Modulation of dynamic aggregation in fluorogenic SNAP‐tag probes for long‐term super‐resolution imaging

The combination of super-resolution microscopy and synthetic fluorescence probes has emerged as a universal tool to monitor dynamic biological events at the nanometer scale. However, the limited site-specificity and fluorogenicity of synthetic fluorescent probes make it still difficult to realize long-term super-resolution imaging.
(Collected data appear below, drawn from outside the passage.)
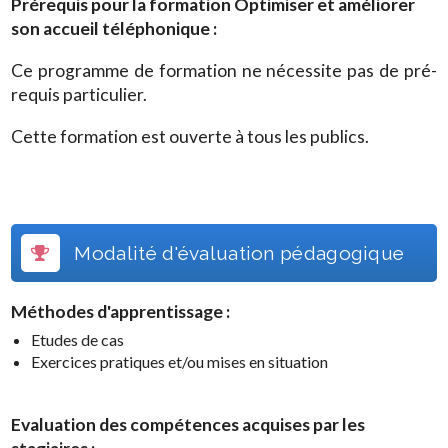
Prérequis pour la formation
Optimiser et améliorer
son accueil téléphonique
:
Ce programme de formation ne nécessite pas de pré-
requis particulier.
Cette formation est ouverte à tous les publics.
Modalité d'évaluation pédagogique
Méthodes d'apprentissage :
Etudes de cas
Exercices pratiques et/ou mises en situation
Evaluation des compétences acquises par les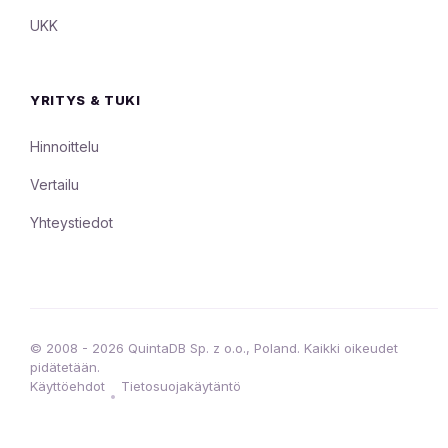
UKK
YRITYS & TUKI
Hinnoittelu
Vertailu
Yhteystiedot
© 2008 - 2026 QuintaDB Sp. z o.o., Poland. Kaikki oikeudet
pidätetään.
Käyttöehdot
Tietosuojakäytäntö
•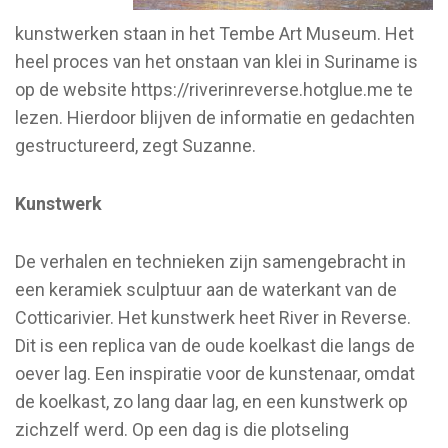
kunstwerken staan in het Tembe Art Museum. Het
heel proces van het onstaan van klei in Suriname is
op de website https://riverinreverse.hotglue.me te
lezen. Hierdoor blijven de informatie en gedachten
gestructureerd, zegt Suzanne.
Kunstwerk
De verhalen en technieken zijn samengebracht in
een keramiek sculptuur aan de waterkant van de
Cotticarivier. Het kunstwerk heet River in Reverse.
Dit is een replica van de oude koelkast die langs de
oever lag. Een inspiratie voor de kunstenaar, omdat
de koelkast, zo lang daar lag, en een kunstwerk op
zichzelf werd. Op een dag is die plotseling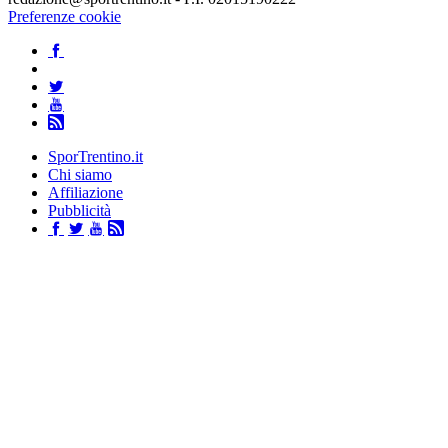
Preferenze cookie
SporTrentino.it
Chi siamo
Affiliazione
Pubblicità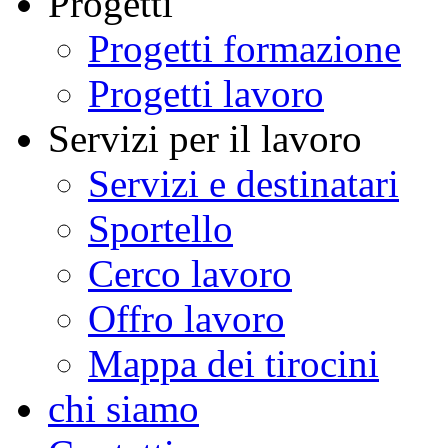
Progetti
Progetti formazione
Progetti lavoro
Servizi per il lavoro
Servizi e destinatari
Sportello
Cerco lavoro
Offro lavoro
Mappa dei tirocini
chi siamo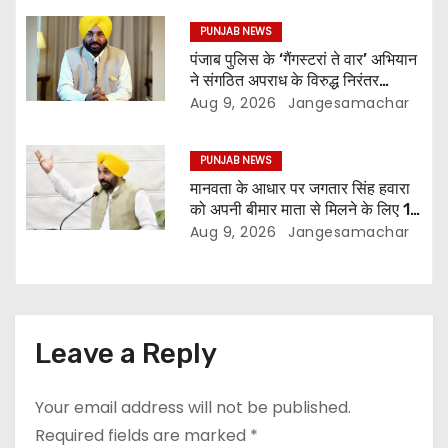
PUNJAB NEWS
पंजाब पुलिस के ‘गैंगस्टरां ते वार’ अभियान
ने संगठित अपराध के विरुद्ध निरंतर
कार्रवाई के 200 दिन पूरे किए ; 1.09
Aug 9, 2026
Jangesamachar
लाख से अधिक छापेमारियाँ कीं, 1,532
घोषित अपराधी गिरफ़्तार किए
PUNJAB NEWS
मानवता के आधार पर जगतार सिंह हवारा
को अपनी बीमार माता से मिलने के लिए 10
दिन की पैरोल दी जानी चाहिए- मुख्यमंत्री
Aug 9, 2026
Jangesamachar
भगवंत सिंह मान
Leave a Reply
Your email address will not be published.
Required fields are marked
*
Herein, we introduce a dynamic aggregation mediated SNAP-tag fluorogenic probe, BGAN-Aze, which can specifically bind to various SNAP-tag fusion proteins with 41-fold fluorescence enhancement. The equilibrium between the non-fluorescent aggregate/dimer (A-D) and the fluorescent monomer (M) of BGAN-Aze acts as an effective method to reduce the fluorescence background and endow BGAN-Aze with the capability of conducting washing-free super-resolution imaging of various intracellular and extracellular proteins. Using this probe, we monitored multiple dynamic biological events, such as MMC, mitophagy, the fusion of nucleolus, and the growth and contact of filopodia. We expect that BGAN-Aze will become a widely used SNAP-tag for super-resolution imaging of dynamic biological events and the A-D-M equilibrium can be a general strategy for designing fluorogenic probes.